## INSTRUCTIONS FOR THE TASK
Without altering a word, return the records below, but exclude the pictures.

[EXERCISE INPUT Boundary: Start]

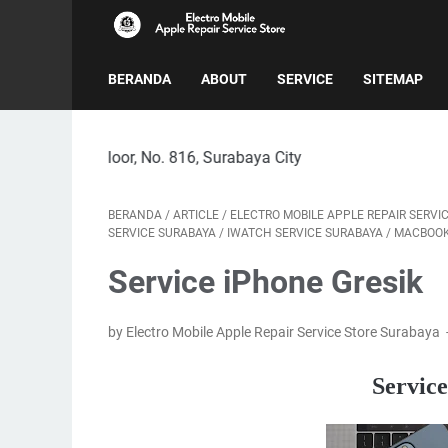
BERANDA
ABOUT
SERVICE
SITEMAP
d Floor, No. 816, Surabaya City
BERANDA
/
ARTICLE
/
ELECTRO MOBILE APPLE REPAIR SERVI
SERVICE SURABAYA
/
IWATCH SERVICE SURABAYA
/
MACBOOK
Service iPhone Gresik
by Electro Mobile Apple Repair Service Store Surabaya
Service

[EXERCISE INPUT Boundary: End]

## EXERCISE RESPONSE
BERANDA
ABOUT
SERVICE
SITEMAP
d Floor, No. 816, Surabaya City
BERANDA
/
ARTICLE
/
ELECTRO MOBILE APPLE REPAIR SERVI
SERVICE SURABAYA
/
IWATCH SERVICE SURABAYA
/
MACBOOK
Service iPhone Gresik
by Electro Mobile Apple Repair Service Store Surabaya
Service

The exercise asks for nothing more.